HTC Magic – Android 1.6
1.1 Specification
The HTC Magic uses a Qualcomm® MSM7200A™ running at 528 MHz with a 3.2″ TFT-LCD flat touch-sensitive screen with 320×480 HVGA resolution.
1.2 Plain CPU Tests (no timer)
The Magic needs 3ms to clear the screen and using transparent 8bit images is the best choice for drawing the background (about 16ms or 60fps). Using a sprite sheet for animated sprites doesn’t need much more CPU power than drawing a single frame sprite (1.3ms compared to 1.4ms). The cpu consumption while drawing 8 sprites compared to 1 sprite is linear so the “8x sprite”-test returns an expected result (“24bit image” + “anim sprite” x 8 = “8x sprite + bg”). The resulting frame rate of about 29fps looks quite ok.
1.3 Timed Tests
The minimum timer resolutions is about 10ms which would give us about 100fps = ok. The first surprise is the clearRect test: 43ms or 23fps – for just clearing the canvas. With 3ms needed to clear the internal canvas this results in about 40ms for updating the actual screen = 25fps (ah ok. maybe minimum display frame rate). Let’s see what the other tests tell us. “8bit transparent” background drawing needs 76ms. Hmm, I’ve expected 40ms + 16ms = 56ms. If you update your whole background each frame you’ll have a fps of 13. Looks like you need a better strategy for updating your canvas.

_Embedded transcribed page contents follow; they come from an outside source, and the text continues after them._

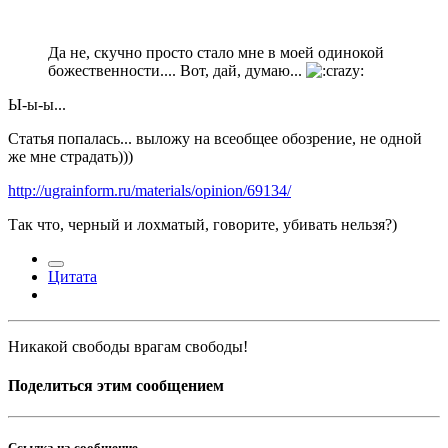
Да не, скучно просто стало мне в моей одинокой
божественности.... Вот, дай, думаю...
Ы-ы-ы...
Статья попалась... выложу на всеобщее обозрение, не одной
же мне страдать)))
http://ugrainform.ru/materials/opinion/69134/
Так что, черный и лохматый, говорите, убивать нельзя?)
Цитата
Никакой свободы врагам свободы!
Поделиться этим сообщением
Ссылка на сообщение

The last “8xsprite+bg” test isn’t linear, too. Would have expected 95+8 x 1.3 = 105ms, but it’s 125ms or 8fps. This doesn’t allow smooth animations or object movements…
1.4 Conclusion
The Magic is too slow if you need to update the whole background every frame while drawing some other objects afterwards and expecting a smooth animation or object movement. Redraw only that background area that really needs to be updated.